A lot of businesses sit in a tricky space when it comes to their brand reputation, and no where is it more vulnerable than in the online space. Now that this area has become the mainstream for brand engagement, promotion and peer to peer advocacy it really presents a difficult issue, especially if you have a brand that serves tow distinct audiences slightly differently.
Take Totaljobs.com for example, as the most highly visited commercial recruitment and career site across the UK, we serve an audience of over 2.5 million users each month, and we engage with them at an often difficult and stressful time of their lives, as they are job seeking, so our brand needs to be helpful, empowering and provide a ease with which to cut through the confusion of finding a new job. This done well, with supportive advice like our CareerDoctor service ( http://blog.totaljobs.com/), and a secure environment in which personal and professional details can be stored and searched and market leading jobseeker tools (Instant Job match, Location Proximity Search, Suggested Synonym Matching), can give the support and confidence for our users to find their next job, and as we all know happy people are our best advocates.
We also serve a huge audience of recruiters, of all sizes, and their needs are for a brand and service that can provide highly targetable, responsive groups of job seekers using simple recruiter tools such as Keyshots (targeting the latest 500 people to register to Totaljobs within the set criteria of location and job role the recruiter sets) through to live interactive chat forums such as GradU8.com. Again, this done well leads to enhanced brand value across a powerful set of voices in our market.
But what about the people who can’t find what they are looking for, or don’t feel the user experience or service they receive is valuable? Naturally, when serving such a wide and deep audience with two distinct needs, there will be people who feel this, and online provides them with plenty of opportunity to voice their displeasure, either publicly or privately. So, as a brand, what do we do in this situation? To be honest, it’s more about what you don’t do.
Getting involved in a public spat on or offline is never going to end well for a large brand, but at the same time you have to know what is being said, by whom, online. Once a rumour, a venting of dissatisfaction or damaging information gets out to the masses and goes viral it is next to impossible to stop. Having control over the message is key and to have control over the message you must be able to see everything that is happening in real time. Tools such as Google Alerts can see everything that is being said about our company on social websites like Myspace, Facebook, and Twitter to major news organizations such as BBC, Guardian and Sky News. The only way to have control is to be honest and transparent engage with the unsatisfied, but not in an ell encompassing public arena, you must have the channels for them to engage, question and seek clarity and advice, but you have to control the message in terms of forum and tone.

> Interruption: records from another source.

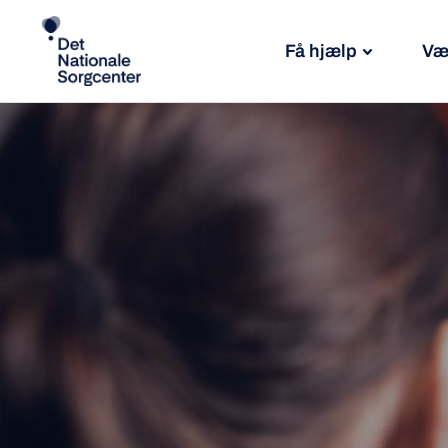
Få hjælp
Væ
Søg
efter: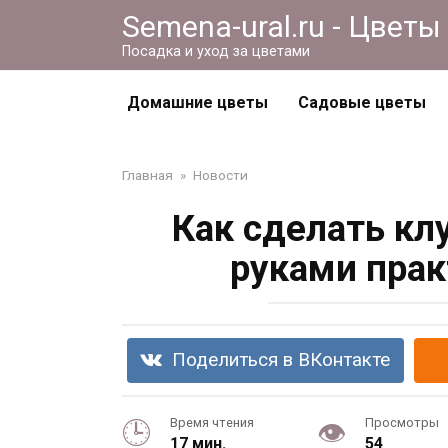
Перейти
Semena-ural.ru - Цветы
к
Посадка и уход за цветами
контенту
Домашние цветы
Садовые цветы
Главная
»
Новости
Как сделать кл
руками прак
Поделиться в ВКонтакте
Время чтения
Просмотры
17 мин.
54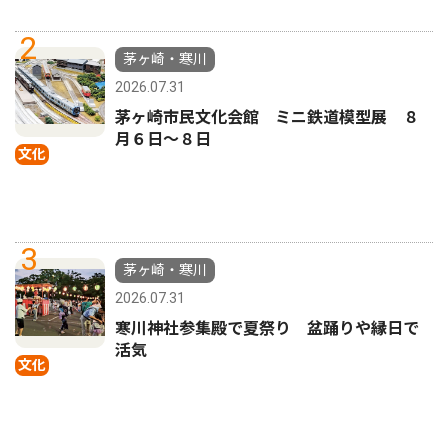
2
茅ヶ崎・寒川
2026.07.31
茅ヶ崎市民文化会館 ミニ鉄道模型展 ８
月６日〜８日
文化
3
茅ヶ崎・寒川
2026.07.31
寒川神社参集殿で夏祭り 盆踊りや縁日で
活気
文化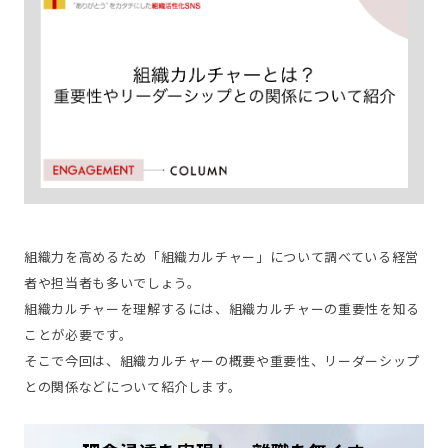
組織力を高めるため「組織カルチャー」について調べている経営
者や担当者も多いでしょう。
組織カルチャーを理解するには、組織カルチャーの重要性を知る
ことが必要です。
そこで今回は、組織カルチャーの概要や重要性、リーダーシップ
との関係などについて紹介します。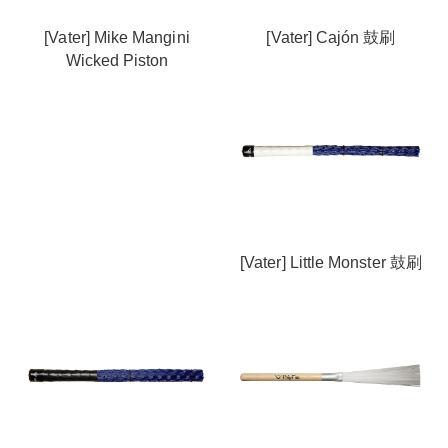
[Vater] Mike Mangini
[Vater] Cajón 鼓刷
Wicked Piston
[Vater] Little Monster 鼓刷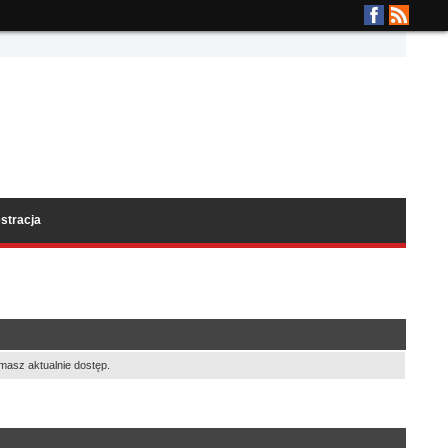
stracja
masz aktualnie dostęp.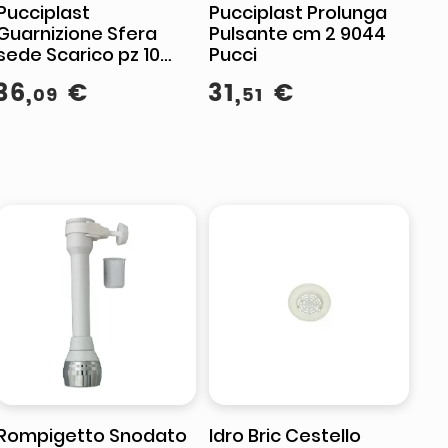
Pucciplast
Pucciplast Prolunga
Guarnizione Sfera
Pulsante cm 2 9044
sede Scarico pz 10
Pucci
9038 Pucci
36
,
€
31
,
€
09
51
Rompigetto Snodato
Idro Bric Cestello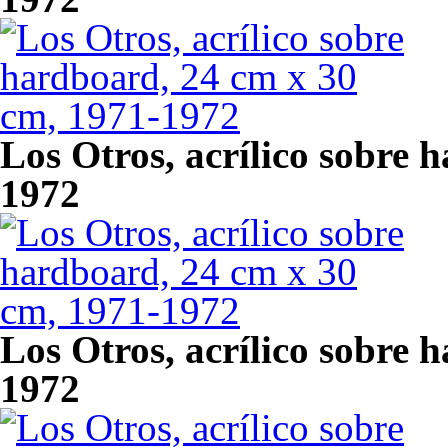
Los Otros, acrílico sobre 
1972
Los Otros, acrílico sobre 
1972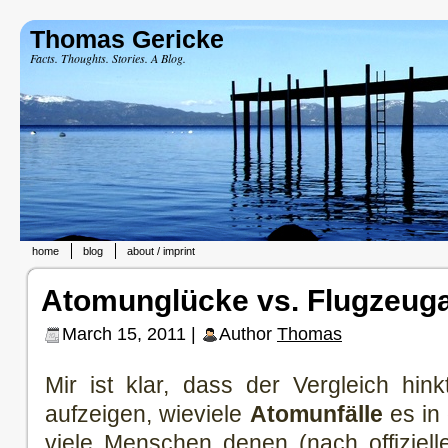
Thomas Gericke
Facts. Thoughts. Stories. A Blog.
home
blog
about / imprint
Atomunglücke vs. Flugzeug
March 15, 2011 |
Author
Thomas
Mir ist klar, dass der Vergleich hin
aufzeigen, wieviele
Atomunfälle
es in
viele Menschen denen (nach offiziel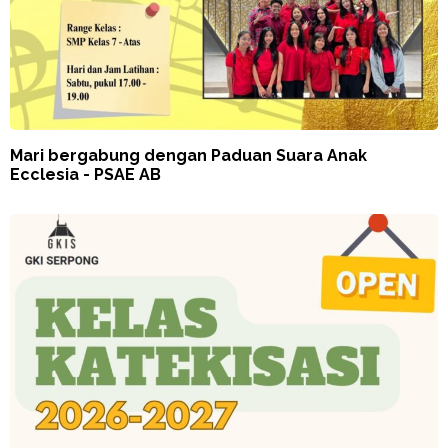
Mari bergabung dengan Paduan Suara Anak
Ecclesia - PSAE AB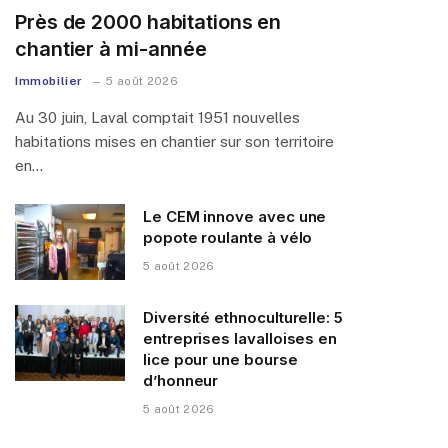
Près de 2000 habitations en
chantier à mi-année
Immobilier
5 août 2026
Au 30 juin, Laval comptait 1951 nouvelles
habitations mises en chantier sur son territoire
en…
Le CEM innove avec une
popote roulante à vélo
5 août 2026
Diversité ethnoculturelle: 5
entreprises lavalloises en
lice pour une bourse
d’honneur
5 août 2026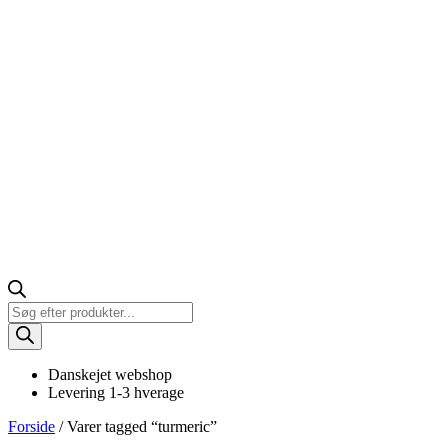
Products
search
Danskejet webshop
Levering 1-3 hverage
Forside
/ Varer tagged “turmeric”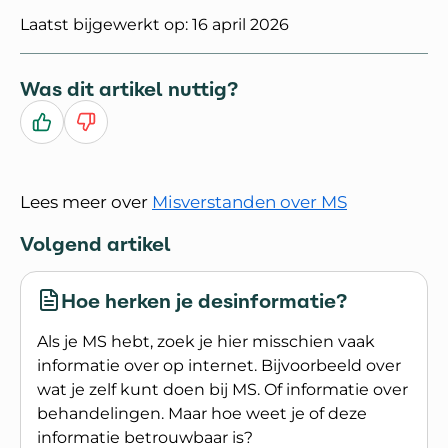
Laatst bijgewerkt op: 16 april 2026
Was dit artikel nuttig?
Ja
Nee
Lees meer over
Misverstanden over MS
Volgend artikel
Hoe herken je desinformatie?
Als je MS hebt, zoek je hier misschien vaak
informatie over op internet. Bijvoorbeeld over
wat je zelf kunt doen bij MS. Of informatie over
behandelingen. Maar hoe weet je of deze
informatie betrouwbaar is?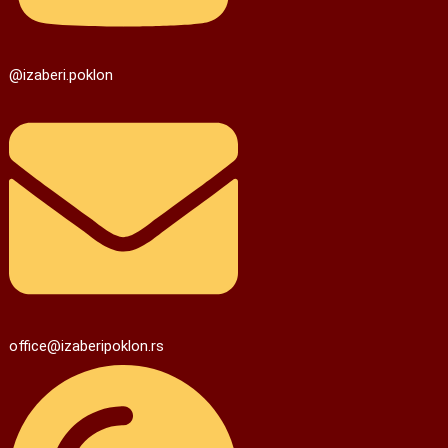
@izaberi.poklon
office@izaberipoklon.rs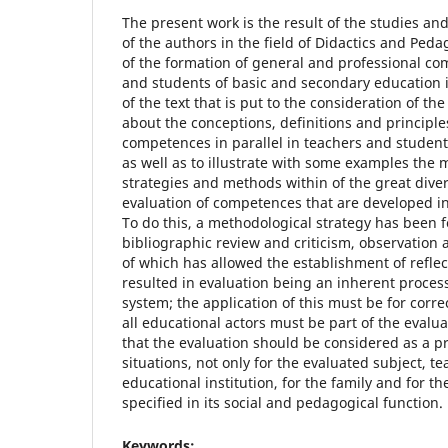
The present work is the result of the studies an
of the authors in the field of Didactics and Peda
of the formation of general and professional co
and students of basic and secondary education i
of the text that is put to the consideration of the
about the conceptions, definitions and principle
competences in parallel in teachers and students
as well as to illustrate with some examples the 
strategies and methods within of the great diver
evaluation of competences that are developed in
To do this, a methodological strategy has been 
bibliographic review and criticism, observation a
of which has allowed the establishment of refle
resulted in evaluation being an inherent process
system; the application of this must be for corr
all educational actors must be part of the evalu
that the evaluation should be considered as a p
situations, not only for the evaluated subject, t
educational institution, for the family and for th
specified in its social and pedagogical function.
Keywords: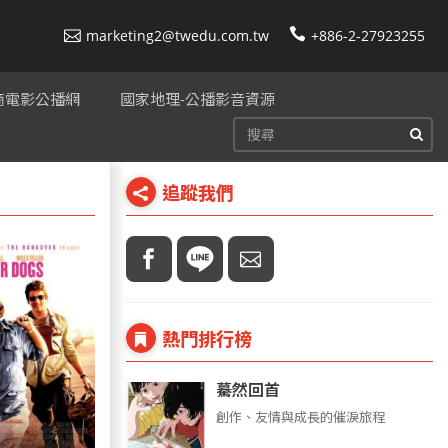
marketing2@twedu.com.tw
+886-2-27923255
美商電影公播網
國家地理-公播影音資源
追蹤我們
熱門排行榜
驀然回首
創作、友情與成長的催淚旅程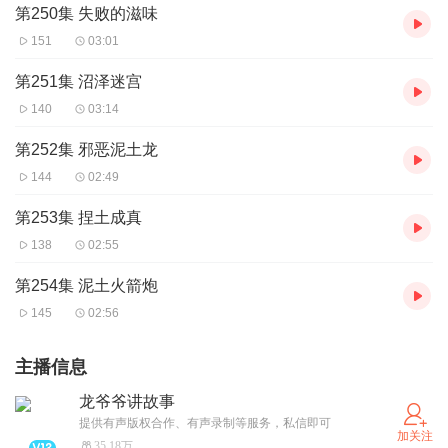
第250集 失败的滋味
151
03:01
第251集 沼泽迷宫
140
03:14
第252集 邪恶泥土龙
144
02:49
第253集 捏土成真
138
02:55
第254集 泥土火箭炮
145
02:56
主播信息
龙爷爷讲故事
提供有声版权合作、有声录制等服务，私信即可
加关注
35.18万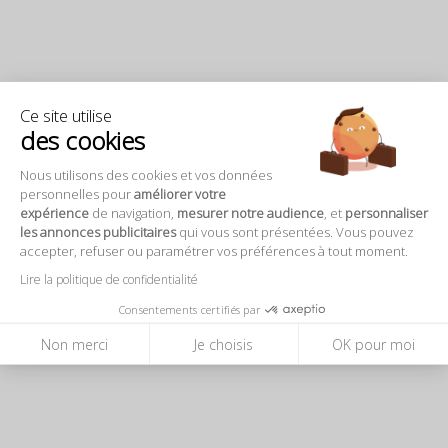
Ce site utilise
des cookies
Nous utilisons des cookies et vos données
personnelles pour
améliorer votre
expérience
de navigation,
mesurer notre audience
, et
personnaliser
les annonces publicitaires
qui vous sont présentées. Vous pouvez
accepter, refuser ou paramétrer vos préférences à tout moment.
Lire la politique de confidentialité
Consentements certifiés par
Non merci
Je choisis
OK pour moi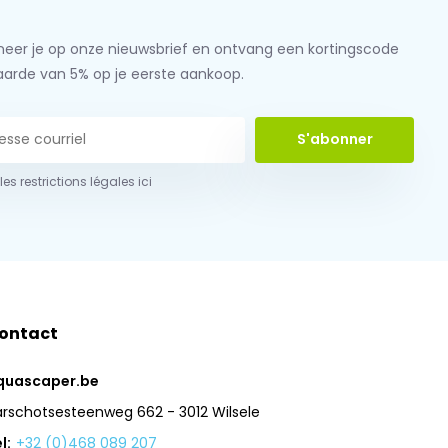
eer je op onze nieuwsbrief en ontvang een kortingscode
aarde van 5% op je eerste aankoop.
S'abonner
 les restrictions légales ici
ontact
quascaper.be
arschotsesteenweg 662 - 3012 Wilsele
l:
+32 (0)468 089 207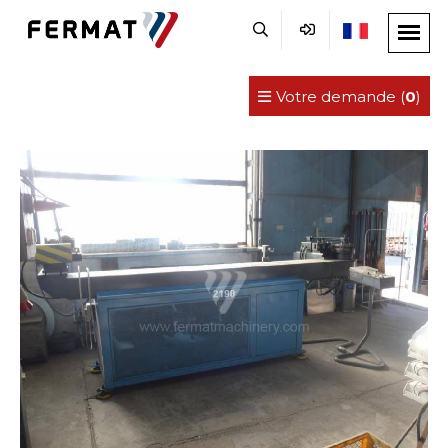
Votre demande (
0
)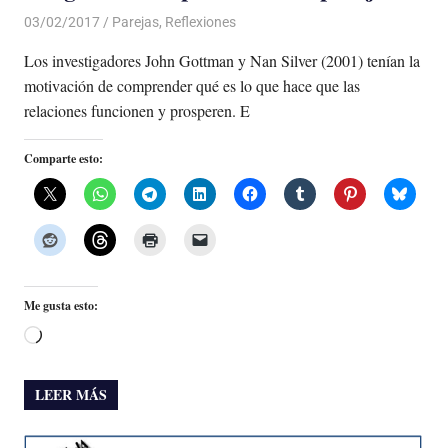
03/02/2017
Luis Castellanos
Parejas
,
Reflexiones
Los investigadores John Gottman y Nan Silver (2001) tenían la
motivación de comprender qué es lo que hace que las
relaciones funcionen y prosperen. E
Comparte esto:
Me gusta esto:
Cargando...
LEER MÁS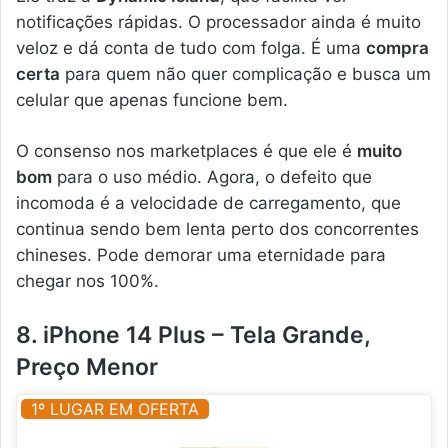
notificações rápidas. O processador ainda é muito
veloz e dá conta de tudo com folga. É uma
compra
certa
para quem não quer complicação e busca um
celular que apenas funcione bem.
O consenso nos marketplaces é que ele é
muito
bom
para o uso médio. Agora, o defeito que
incomoda é a velocidade de carregamento, que
continua sendo bem lenta perto dos concorrentes
chineses. Pode demorar uma eternidade para
chegar nos 100%.
8. iPhone 14 Plus – Tela Grande,
Preço Menor
1º LUGAR EM OFERTA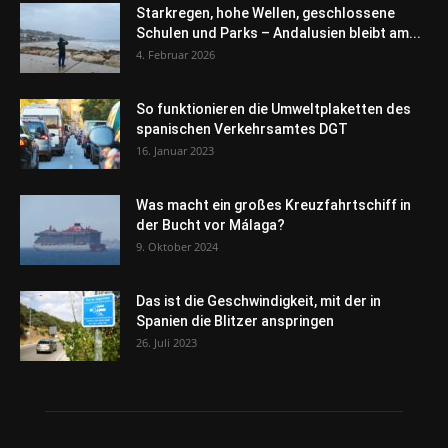
Starkregen, hohe Wellen, geschlossene
Schulen und Parks – Andalusien bleibt am...
4. Februar 2026
So funktionieren die Umweltplaketten des
spanischen Verkehrsamtes DGT
16. Januar 2023
Was macht ein großes Kreuzfahrtschiff in
der Bucht vor Málaga?
9. Oktober 2024
Das ist die Geschwindigkeit, mit der in
Spanien die Blitzer anspringen
26. Juli 2023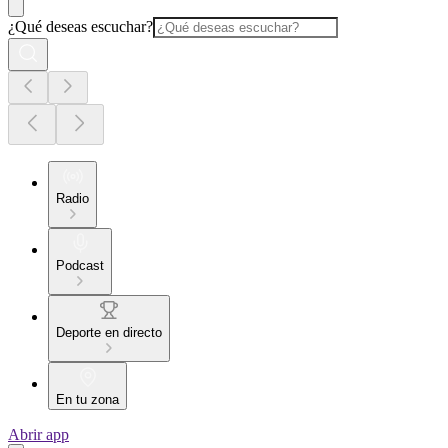
¿Qué deseas escuchar?
Radio
Podcast
Deporte en directo
En tu zona
Abrir app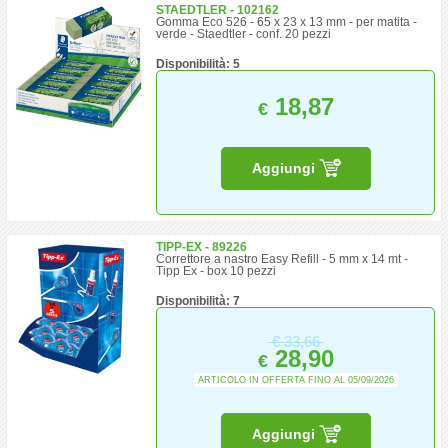
STAEDTLER - 102162
Gomma Eco 526 - 65 x 23 x 13 mm - per matita -
verde - Staedtler - conf. 20 pezzi
Disponibilità: 5
18,87
€
Aggiungi
TIPP-EX - 89226
Correttore a nastro Easy Refill - 5 mm x 14 mt -
Tipp Ex - box 10 pezzi
Disponibilità: 7
€
33,66
28,90
€
ARTICOLO IN OFFERTA FINO AL 05/09/2026
Aggiungi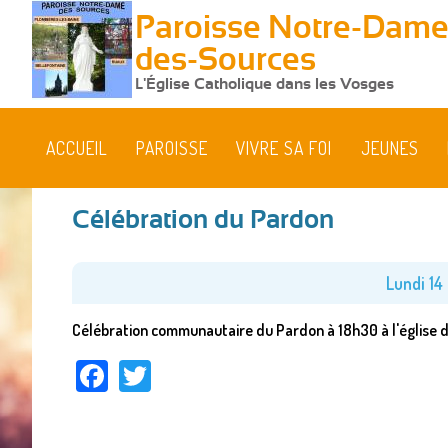
Paroisse Notre-Dame
des-Sources
L'Église Catholique dans les Vosges
ACCUEIL
PAROISSE
VIVRE SA FOI
JEUNES
Célébration du Pardon
Vous
êtes
Lundi 14 
ici
Célébration communautaire du Pardon à 18h30 à l'église 
Facebook
Twitter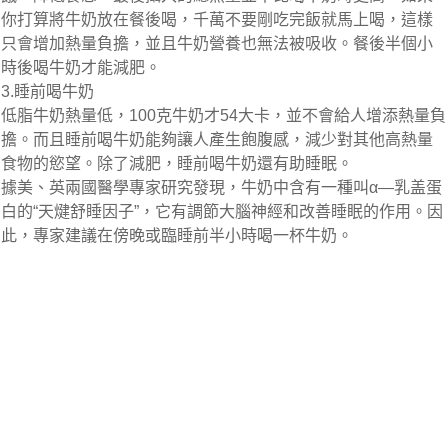
你打算將牛奶放在餐後喝，千萬不要剛吃完飯就馬上喝，這樣
只會增加熱量負擔，並且牛奶營養也無法被吸收。餐後半個小
時後喝牛奶才能減肥。
3.睡前喝牛奶
低脂牛奶熱量低，100克牛奶才54大卡，並不會給人增添熱量負
擔。而且睡前喝牛奶能夠讓人產生飽腹感，減少對其他高熱量
食物的慾望。除了減肥，睡前喝牛奶還有助睡眠。
據美、英兩國醫學專家研究發現，牛奶中含有一種叫α—乳盖蛋
白的“天煡舒睡因子”，它有調節大腦神經和改善睡眠的作用。因
此，專家建議在傍晚或臨睡前半小時喝一杯牛奶。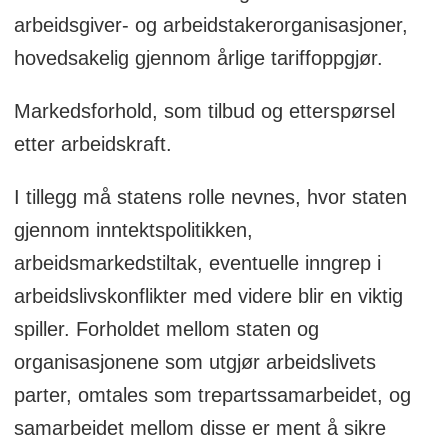
arbeidsgiver- og arbeidstakerorganisasjoner,
hovedsakelig gjennom årlige tariffoppgjør.
Markedsforhold, som tilbud og etterspørsel
etter arbeidskraft.
I tillegg må statens rolle nevnes, hvor staten
gjennom inntektspolitikken,
arbeidsmarkedstiltak, eventuelle inngrep i
arbeidslivskonflikter med videre blir en viktig
spiller. Forholdet mellom staten og
organisasjonene som utgjør arbeidslivets
parter, omtales som trepartssamarbeidet, og
samarbeidet mellom disse er ment å sikre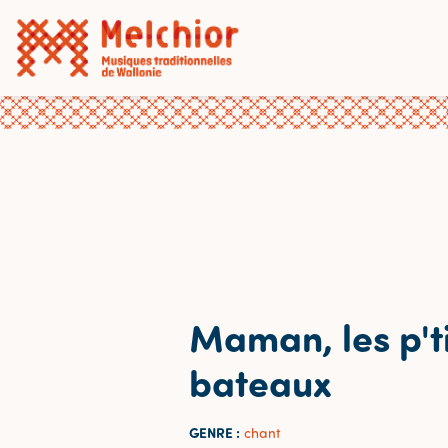
Maman, les p't
bateaux
GENRE :
chant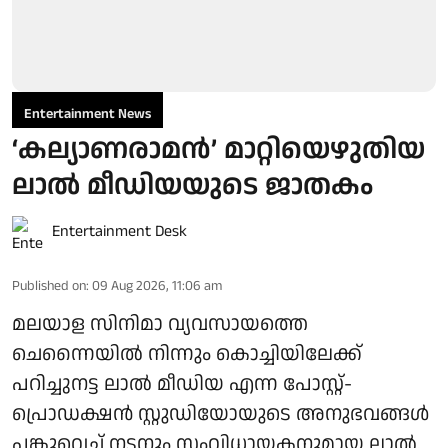
Entertainment News
‘കല്യാണരാമൻ’ മാറ്റിയെഴുതിയ
ലാൽ മീഡിയയുടെ ജാതകം
Entertainment Desk
Published on
:
09 Aug 2026, 11:06 am
മലയാള സിനിമാ വ്യവസായത്തെ
ചെന്നൈയിൽ നിന്നും കൊച്ചിയിലേക്ക്
പറിച്ചുനട്ട ലാൽ മീഡിയ എന്ന പോസ്റ്റ്-
പ്രൊഡക്ഷൻ സ്റ്റുഡിയോയുടെ അനുഭവങ്ങൾ
പങ്കുവെച്ച് നടനും സംവിധായകനുമായ ലാൽ.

So, in ending, the internet has now become a very powerful and complex place that if managed right can be a great asset to a company such as Totaljobs.com, but if you do not have someone monitoring and being able to act with strategic actions then it can be a very dangerous place for you and your company. As newspapers decline and bloggers take over it may even become more vital to high profile individuals and companies. The question may well be how much people value their online brand? The answer right now? Probably more than the amount of resources they are willing to apply to managing it.